Depremden 12 saat sonra enkaz altından çıkarılan Meriç Dişli, enkazda kalan 6,5 aylık hamile eşi Pınar ve oğlu Miraç Can'ı kaybetmenin acısıyla yıkıldı.
Hayatı depremlerle değişen Dişli, devletin il merkezinde verdiği evde yaşamını sürdürürken, ailesinden geriye kalan hatıralarla teselli bulmaya çalışıyor.
Depremde doğan oğlunu, doğmamış kızını ve eşini kaybetti
Dişli, AA muhabirine, depremle başlayan mutluluklarının yine depremle yok olduğunu belirterek, 2007 yılındaki deprem sırasında eşinin doğumuna 10 gün kalmasına rağmen sancılandığını ve oğlu Miraç'ın erken doğduğunu anlattı.
Bir depremde doğan evladının başka bir depremle öldüğünü ifade eden acılı baba, bir çocuğunun da daha doğmadan yaşamını yitirdiğini söyledi.
"Baba beni annemle defnetsinler"
Televizyonda bir deprem haberi izlerken 2020'deki depremin yaşandığını belirten Dişli, "Haberlerde Manisa depremi vardı. Oğlum bana, 'Baba beni annemle defnetsinler', eşim de 'Beni babamın mezarının yanına defnedin.' dedi.
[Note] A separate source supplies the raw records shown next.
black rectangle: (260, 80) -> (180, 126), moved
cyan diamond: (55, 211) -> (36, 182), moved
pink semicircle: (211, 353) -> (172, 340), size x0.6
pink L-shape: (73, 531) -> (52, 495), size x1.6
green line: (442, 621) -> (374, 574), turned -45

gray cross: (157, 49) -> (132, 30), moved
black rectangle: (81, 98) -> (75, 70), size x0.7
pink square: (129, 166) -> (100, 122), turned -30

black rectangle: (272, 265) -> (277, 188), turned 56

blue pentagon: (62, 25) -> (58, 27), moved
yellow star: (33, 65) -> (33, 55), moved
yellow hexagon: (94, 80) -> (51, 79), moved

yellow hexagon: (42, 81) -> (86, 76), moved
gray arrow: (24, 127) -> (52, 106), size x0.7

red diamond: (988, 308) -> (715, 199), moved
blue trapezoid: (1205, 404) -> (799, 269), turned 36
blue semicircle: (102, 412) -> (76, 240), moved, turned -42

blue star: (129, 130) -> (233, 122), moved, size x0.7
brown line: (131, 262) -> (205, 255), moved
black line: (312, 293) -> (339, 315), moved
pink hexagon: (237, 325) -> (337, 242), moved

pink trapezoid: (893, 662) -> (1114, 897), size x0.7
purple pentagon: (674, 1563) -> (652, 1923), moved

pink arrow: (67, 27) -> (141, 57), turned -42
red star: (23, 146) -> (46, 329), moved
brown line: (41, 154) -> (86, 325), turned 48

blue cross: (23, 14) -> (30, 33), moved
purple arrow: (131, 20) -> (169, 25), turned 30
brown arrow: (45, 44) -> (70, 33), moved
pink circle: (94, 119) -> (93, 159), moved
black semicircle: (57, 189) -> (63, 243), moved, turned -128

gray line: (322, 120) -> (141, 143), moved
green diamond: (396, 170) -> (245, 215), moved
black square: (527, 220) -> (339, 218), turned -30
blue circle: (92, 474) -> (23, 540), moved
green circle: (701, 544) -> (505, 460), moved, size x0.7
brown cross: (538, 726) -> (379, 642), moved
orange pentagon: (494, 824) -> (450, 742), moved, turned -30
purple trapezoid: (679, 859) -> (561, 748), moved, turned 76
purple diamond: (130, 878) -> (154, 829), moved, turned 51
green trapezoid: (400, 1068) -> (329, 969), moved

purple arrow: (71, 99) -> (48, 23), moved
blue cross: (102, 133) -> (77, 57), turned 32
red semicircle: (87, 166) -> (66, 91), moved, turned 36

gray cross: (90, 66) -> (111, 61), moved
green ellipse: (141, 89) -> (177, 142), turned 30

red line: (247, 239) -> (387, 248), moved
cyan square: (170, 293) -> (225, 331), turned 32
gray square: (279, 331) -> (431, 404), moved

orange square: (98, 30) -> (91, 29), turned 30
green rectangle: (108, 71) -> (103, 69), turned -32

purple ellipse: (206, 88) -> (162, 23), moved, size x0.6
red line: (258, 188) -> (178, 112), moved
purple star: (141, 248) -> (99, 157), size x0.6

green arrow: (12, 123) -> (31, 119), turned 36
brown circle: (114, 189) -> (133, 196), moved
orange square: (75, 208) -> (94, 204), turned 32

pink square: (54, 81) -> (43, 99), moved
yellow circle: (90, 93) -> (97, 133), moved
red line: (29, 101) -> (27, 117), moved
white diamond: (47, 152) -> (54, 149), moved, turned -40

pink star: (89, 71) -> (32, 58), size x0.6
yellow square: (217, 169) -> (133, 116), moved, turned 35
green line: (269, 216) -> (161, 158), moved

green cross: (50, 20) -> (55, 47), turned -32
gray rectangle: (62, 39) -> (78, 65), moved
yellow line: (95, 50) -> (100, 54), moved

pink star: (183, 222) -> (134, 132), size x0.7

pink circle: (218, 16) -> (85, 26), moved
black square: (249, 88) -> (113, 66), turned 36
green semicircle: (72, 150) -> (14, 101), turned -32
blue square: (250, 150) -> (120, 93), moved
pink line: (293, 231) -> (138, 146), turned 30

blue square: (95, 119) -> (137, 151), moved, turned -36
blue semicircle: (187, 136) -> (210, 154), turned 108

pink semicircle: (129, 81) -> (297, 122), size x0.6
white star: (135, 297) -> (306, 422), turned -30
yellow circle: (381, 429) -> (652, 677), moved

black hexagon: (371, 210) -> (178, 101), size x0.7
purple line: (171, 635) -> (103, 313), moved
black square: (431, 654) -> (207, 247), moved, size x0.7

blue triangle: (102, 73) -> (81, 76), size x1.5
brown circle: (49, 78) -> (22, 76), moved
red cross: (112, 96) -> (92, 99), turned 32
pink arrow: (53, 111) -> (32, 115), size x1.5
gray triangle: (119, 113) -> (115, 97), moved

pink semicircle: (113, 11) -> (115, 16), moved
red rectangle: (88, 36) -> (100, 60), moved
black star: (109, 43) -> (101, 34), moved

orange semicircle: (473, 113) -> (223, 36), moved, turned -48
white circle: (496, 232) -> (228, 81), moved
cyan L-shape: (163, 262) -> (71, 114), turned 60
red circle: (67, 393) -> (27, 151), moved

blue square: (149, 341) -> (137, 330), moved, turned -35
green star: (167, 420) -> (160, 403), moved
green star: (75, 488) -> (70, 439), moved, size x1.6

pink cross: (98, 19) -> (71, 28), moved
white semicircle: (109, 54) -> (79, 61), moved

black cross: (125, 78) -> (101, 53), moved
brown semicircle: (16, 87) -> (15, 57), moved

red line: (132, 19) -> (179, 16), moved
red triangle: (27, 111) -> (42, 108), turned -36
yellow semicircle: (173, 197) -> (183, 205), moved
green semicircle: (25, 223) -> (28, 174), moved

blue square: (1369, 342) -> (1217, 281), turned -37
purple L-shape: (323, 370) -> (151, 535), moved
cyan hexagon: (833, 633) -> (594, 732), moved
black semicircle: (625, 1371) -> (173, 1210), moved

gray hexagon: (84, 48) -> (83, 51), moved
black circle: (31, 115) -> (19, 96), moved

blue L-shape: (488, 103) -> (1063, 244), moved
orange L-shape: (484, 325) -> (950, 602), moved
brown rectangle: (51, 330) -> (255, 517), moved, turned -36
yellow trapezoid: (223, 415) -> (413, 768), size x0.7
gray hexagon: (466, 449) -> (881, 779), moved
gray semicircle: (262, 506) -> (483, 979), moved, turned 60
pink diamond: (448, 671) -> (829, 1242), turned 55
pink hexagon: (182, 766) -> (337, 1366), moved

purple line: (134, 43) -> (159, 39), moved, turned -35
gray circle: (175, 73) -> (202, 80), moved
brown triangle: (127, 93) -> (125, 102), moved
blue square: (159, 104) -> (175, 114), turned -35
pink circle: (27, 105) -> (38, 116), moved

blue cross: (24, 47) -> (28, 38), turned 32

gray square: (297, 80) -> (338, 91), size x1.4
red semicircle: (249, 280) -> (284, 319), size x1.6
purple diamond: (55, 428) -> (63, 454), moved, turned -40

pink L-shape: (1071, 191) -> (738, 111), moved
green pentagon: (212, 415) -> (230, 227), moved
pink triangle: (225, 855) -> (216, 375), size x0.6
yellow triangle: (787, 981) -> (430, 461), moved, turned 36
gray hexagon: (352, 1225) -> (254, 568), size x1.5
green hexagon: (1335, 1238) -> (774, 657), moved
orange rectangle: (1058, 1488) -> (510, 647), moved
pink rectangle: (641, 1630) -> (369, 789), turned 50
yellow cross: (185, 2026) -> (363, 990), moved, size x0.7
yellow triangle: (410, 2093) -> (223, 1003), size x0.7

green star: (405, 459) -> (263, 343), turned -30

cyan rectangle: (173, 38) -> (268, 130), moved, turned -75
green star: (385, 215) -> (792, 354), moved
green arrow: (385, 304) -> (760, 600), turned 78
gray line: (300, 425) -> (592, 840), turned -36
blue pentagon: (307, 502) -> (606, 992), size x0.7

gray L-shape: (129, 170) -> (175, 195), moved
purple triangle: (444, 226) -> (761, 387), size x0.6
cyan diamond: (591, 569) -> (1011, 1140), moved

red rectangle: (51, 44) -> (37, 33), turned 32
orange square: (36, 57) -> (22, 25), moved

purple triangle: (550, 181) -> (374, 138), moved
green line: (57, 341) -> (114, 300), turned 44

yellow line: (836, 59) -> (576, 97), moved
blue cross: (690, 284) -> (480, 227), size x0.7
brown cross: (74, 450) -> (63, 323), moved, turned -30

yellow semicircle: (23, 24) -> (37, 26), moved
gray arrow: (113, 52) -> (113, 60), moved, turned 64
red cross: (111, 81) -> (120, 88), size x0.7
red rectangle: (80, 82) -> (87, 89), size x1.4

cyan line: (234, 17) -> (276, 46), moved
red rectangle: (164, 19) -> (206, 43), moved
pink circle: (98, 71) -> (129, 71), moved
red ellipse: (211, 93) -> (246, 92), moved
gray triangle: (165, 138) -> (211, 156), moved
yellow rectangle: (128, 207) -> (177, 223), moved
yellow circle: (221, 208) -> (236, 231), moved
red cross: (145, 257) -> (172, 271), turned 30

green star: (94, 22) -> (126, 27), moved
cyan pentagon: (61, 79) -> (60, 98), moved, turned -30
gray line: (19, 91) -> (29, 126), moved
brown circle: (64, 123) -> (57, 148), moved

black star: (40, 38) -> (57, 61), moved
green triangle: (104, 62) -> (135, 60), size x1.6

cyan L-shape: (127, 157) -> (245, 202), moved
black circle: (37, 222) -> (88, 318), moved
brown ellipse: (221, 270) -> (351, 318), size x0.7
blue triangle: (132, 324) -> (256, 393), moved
O sırada ayağa kalktım, 'Ne oluyor, sürekli ölümden bahsediyorsunuz.' dedim. Daha oturmadan deprem oldu. Oturduğumuz bina yıkıldı." dedi.
"Psikolojik destek aldım"
Enkaz altında kaldıklarını aktaran Dişli, şöyle konuştu:
"Oğlum, 'Baba beni kurtar' dedi ve vefat etti. Eşim 6,5 aylık hamileydi. 10-15 dakika konuştu. Kan kustu ve o da hayatını kaybetti. Allah bu acıyı kimseye yaşatmasın. Enkazdan 12 saat sonra çıkarıldım. Her dakikası bir ölüm. Depremden sonra 45 gün tedavi gördüm. 8 kez ameliyat oldum. Ayağımda sıkıntı vardı. Psikolojik destek aldım. Çok zor bir dönemdi. Hep geçmişle yaşıyorsun. Yaşadığımız o 20 saniyelik deprem tüm hayatımızı etkiledi."
Eşi ve oğlunun vasiyetini yerine getirdi
Dişli, ailesiyle yaptıkları o sohbet üzerine eşini babasının mezarının yanına, oğlunu da annesinin mezarının yanına defnederek vasiyetlerini yerine getirdiğini kaydetti.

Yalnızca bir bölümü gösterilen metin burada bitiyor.